Tell me more about the annual fundraising events that Crohn’s & Colitis Foundation hosts!
At the first annual Mission Possible event years back, my doctor (Dr. You Sung Sang) was receiving the Doctor Of The Year award, which I thought was really neat. I mean, he’s my doctor so I knew he was the best but at least everyone else could know now too! That drove me to attend the fundraiser, which was at an orchard. It was a really family-friendly event — there were corn mazes, a driving range, a silent auction, and a photo booth. Attendees donated in honor of how Crohn’s & Colitis has affected their life; I donated to the life-changing camp so it can remain free of charge. 

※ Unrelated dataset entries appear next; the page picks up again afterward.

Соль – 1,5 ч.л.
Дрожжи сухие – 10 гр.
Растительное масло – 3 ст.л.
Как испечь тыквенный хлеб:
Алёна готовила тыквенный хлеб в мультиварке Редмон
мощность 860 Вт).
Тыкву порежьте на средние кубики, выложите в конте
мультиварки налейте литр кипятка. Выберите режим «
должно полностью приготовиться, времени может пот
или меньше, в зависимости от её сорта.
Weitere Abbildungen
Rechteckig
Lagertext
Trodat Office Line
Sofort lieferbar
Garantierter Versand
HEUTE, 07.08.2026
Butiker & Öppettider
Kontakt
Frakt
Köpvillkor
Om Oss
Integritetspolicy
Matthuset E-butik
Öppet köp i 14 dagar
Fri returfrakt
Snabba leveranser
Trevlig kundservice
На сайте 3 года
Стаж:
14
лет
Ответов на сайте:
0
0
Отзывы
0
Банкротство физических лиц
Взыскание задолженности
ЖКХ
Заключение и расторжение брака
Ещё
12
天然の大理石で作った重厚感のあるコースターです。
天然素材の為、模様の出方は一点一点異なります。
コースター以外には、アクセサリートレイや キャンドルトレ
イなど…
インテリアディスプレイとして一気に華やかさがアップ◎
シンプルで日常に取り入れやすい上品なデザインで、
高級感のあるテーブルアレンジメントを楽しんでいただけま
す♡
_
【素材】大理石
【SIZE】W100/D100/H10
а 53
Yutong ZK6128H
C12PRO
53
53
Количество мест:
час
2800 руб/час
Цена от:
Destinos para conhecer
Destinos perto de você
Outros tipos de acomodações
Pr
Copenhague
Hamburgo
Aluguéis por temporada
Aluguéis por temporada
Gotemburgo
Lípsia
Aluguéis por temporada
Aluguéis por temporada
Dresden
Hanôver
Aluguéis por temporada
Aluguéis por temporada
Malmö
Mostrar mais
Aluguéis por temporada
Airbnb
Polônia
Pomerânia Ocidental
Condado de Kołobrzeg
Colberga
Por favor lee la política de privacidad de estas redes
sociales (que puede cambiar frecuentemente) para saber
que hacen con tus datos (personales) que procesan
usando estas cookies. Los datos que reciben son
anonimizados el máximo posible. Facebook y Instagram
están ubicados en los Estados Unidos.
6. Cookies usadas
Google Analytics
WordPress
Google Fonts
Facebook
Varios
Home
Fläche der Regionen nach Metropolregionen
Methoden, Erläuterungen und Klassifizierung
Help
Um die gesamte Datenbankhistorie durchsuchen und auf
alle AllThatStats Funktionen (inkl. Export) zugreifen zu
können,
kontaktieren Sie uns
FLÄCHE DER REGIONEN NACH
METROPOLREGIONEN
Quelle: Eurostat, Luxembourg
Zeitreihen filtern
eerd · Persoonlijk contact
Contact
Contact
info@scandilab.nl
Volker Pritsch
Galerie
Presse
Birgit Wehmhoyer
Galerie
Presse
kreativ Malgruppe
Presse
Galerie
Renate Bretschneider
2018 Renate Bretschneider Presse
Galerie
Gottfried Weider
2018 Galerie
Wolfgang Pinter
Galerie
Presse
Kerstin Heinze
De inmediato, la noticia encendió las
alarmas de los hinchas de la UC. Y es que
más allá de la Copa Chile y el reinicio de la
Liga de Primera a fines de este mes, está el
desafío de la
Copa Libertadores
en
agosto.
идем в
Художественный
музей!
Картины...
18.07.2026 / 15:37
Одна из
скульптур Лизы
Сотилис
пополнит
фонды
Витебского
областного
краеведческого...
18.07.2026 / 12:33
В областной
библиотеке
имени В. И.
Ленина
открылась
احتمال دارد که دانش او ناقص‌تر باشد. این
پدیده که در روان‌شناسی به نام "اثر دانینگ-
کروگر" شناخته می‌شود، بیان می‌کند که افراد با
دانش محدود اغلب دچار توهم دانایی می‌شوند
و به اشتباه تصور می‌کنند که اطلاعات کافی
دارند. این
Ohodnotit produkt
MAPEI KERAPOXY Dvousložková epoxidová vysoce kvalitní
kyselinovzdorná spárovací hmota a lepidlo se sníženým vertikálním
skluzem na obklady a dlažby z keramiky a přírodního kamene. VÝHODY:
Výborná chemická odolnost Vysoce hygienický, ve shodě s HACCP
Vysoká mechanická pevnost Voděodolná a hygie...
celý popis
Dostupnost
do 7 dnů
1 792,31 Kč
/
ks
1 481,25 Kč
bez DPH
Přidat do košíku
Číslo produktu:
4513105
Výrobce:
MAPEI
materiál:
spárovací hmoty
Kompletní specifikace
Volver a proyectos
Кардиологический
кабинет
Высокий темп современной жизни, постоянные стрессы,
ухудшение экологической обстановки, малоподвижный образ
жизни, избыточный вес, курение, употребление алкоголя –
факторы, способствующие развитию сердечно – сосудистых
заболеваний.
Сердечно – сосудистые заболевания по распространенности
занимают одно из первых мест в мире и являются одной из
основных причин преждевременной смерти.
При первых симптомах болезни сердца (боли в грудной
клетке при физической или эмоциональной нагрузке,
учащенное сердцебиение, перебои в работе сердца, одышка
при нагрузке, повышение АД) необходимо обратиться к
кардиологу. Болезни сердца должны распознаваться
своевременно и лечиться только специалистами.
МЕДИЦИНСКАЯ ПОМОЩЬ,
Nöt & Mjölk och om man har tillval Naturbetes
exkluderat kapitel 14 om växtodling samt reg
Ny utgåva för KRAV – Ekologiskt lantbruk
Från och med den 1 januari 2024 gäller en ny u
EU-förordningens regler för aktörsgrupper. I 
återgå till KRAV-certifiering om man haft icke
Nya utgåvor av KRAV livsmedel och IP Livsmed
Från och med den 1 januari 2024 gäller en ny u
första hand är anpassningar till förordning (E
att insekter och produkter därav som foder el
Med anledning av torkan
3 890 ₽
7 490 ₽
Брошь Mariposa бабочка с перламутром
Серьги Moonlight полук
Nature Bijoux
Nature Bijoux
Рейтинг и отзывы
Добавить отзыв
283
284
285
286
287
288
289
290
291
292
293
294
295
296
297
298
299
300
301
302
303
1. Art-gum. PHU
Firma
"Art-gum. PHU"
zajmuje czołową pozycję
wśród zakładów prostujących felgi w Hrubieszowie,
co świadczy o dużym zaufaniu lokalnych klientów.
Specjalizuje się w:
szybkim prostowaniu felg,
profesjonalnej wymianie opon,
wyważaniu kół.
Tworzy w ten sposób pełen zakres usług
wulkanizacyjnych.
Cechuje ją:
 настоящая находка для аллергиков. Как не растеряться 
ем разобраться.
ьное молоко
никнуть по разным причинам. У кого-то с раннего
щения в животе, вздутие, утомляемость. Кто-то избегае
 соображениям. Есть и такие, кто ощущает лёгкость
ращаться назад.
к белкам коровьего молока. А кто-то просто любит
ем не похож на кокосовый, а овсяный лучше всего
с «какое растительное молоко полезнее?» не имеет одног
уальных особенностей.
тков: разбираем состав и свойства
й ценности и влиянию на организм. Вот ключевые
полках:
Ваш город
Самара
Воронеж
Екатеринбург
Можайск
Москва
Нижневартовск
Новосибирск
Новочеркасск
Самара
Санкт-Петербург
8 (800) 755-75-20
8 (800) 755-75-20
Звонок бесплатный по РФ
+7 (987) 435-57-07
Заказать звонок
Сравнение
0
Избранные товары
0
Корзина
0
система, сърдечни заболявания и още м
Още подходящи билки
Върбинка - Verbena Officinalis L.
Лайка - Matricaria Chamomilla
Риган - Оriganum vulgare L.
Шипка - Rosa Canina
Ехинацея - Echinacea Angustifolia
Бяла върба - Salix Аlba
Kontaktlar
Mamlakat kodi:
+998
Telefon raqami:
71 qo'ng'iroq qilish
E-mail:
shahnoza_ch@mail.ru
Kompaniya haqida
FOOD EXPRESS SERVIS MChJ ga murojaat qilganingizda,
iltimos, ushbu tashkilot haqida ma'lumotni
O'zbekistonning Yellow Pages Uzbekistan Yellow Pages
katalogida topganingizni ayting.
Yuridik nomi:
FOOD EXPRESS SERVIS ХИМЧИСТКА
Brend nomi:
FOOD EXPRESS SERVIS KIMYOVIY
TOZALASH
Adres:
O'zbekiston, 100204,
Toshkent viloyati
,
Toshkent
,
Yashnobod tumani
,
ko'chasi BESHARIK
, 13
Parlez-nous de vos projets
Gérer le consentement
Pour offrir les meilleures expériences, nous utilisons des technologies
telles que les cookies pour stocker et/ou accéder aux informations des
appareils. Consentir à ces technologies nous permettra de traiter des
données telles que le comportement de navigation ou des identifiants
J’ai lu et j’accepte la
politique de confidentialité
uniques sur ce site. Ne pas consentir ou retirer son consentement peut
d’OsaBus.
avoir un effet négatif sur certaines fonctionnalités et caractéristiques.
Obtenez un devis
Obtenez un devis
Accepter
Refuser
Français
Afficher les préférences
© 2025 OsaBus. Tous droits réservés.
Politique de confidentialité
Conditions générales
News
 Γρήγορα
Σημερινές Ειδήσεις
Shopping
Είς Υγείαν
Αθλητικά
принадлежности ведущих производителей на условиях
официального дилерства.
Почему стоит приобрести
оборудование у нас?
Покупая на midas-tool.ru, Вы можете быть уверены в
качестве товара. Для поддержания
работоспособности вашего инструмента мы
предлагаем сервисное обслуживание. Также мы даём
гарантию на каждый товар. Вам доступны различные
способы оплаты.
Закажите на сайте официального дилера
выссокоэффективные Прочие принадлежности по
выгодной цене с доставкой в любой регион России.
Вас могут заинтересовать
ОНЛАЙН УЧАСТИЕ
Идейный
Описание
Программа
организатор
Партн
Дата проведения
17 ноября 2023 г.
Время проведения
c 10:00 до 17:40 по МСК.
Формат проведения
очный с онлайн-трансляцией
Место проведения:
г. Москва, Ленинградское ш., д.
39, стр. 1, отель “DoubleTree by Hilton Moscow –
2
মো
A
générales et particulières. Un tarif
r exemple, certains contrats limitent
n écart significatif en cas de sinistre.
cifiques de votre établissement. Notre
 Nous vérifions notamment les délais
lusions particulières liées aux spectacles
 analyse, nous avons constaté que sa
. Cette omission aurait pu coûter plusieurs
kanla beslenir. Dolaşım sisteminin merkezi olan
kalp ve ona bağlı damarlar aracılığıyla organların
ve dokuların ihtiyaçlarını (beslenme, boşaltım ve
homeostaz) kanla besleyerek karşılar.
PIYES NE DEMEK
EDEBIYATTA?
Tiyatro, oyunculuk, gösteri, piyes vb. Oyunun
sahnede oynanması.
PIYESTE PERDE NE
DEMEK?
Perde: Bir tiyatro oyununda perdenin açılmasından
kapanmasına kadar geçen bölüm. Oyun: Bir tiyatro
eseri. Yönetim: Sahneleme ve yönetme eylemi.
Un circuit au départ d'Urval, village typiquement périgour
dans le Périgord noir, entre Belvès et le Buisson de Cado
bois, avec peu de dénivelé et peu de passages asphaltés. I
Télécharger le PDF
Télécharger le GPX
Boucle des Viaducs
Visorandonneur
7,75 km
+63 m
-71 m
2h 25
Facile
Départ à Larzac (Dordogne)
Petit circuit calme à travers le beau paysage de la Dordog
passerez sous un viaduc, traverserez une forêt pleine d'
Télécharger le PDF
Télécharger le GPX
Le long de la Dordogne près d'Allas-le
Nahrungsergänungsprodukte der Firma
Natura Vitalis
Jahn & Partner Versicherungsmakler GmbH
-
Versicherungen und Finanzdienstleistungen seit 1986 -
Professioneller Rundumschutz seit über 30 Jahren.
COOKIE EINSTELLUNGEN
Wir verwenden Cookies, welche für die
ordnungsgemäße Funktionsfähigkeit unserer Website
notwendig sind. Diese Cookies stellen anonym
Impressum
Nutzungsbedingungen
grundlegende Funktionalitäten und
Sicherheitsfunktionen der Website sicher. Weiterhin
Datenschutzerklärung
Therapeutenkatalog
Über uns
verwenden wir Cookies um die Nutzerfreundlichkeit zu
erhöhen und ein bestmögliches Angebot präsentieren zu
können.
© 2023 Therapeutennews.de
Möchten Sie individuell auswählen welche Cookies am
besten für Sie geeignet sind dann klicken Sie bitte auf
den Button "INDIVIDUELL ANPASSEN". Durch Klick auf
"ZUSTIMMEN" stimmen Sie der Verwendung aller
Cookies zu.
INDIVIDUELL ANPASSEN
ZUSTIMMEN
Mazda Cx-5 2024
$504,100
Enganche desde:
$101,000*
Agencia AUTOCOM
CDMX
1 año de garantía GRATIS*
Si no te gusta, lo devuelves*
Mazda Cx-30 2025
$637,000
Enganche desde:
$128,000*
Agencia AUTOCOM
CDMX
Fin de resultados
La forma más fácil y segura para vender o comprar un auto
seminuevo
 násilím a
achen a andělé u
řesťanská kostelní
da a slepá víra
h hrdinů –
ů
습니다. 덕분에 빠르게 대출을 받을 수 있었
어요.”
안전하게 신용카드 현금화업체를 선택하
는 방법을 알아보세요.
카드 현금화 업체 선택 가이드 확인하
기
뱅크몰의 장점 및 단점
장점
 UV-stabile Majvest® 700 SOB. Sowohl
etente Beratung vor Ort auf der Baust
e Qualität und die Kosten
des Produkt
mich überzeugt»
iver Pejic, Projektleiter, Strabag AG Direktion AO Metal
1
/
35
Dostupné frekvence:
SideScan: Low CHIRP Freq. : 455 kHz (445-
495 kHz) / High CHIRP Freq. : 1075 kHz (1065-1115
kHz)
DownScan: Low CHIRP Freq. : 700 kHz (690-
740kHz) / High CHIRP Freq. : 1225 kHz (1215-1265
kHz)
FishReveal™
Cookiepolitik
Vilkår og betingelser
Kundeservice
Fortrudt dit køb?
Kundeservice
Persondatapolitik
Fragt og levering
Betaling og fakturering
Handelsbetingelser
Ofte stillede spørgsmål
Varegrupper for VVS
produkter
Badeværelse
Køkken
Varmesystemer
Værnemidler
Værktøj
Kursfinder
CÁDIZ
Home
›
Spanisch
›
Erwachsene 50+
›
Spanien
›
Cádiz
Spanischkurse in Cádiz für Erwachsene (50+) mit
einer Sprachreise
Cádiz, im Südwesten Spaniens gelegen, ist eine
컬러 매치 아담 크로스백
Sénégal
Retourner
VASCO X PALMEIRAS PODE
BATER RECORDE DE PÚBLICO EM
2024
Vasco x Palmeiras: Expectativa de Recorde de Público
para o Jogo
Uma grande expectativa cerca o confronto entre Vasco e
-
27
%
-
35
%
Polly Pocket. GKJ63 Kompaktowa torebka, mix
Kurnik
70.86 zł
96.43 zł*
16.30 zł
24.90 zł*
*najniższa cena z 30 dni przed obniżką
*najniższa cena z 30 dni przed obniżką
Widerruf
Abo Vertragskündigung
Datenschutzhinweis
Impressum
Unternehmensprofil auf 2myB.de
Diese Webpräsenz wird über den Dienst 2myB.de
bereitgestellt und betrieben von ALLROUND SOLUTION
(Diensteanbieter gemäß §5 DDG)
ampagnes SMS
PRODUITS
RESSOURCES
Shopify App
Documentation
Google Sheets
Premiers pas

I don’t know too much about the programming for this year’s Mission Possible event, but I know it’s going to be circus-themed! It’s being hosted by the Westchester Circus Arts, and I hear there’s going to be carnival games, bottle toss, raffles, and food. 

Where do you hope the science on Crohn’s will be five years from now? 

18 years ago when I was first diagnosed, there really weren’t many options — just Humira and Remicade. Now there’s so much more. 

They’re making more and more advancements every single day and every single year, and when something new is available to me, I will hop on it and I will try it. In the meantime, all I can hope for is funding so that these advancements can take place within my lifetime.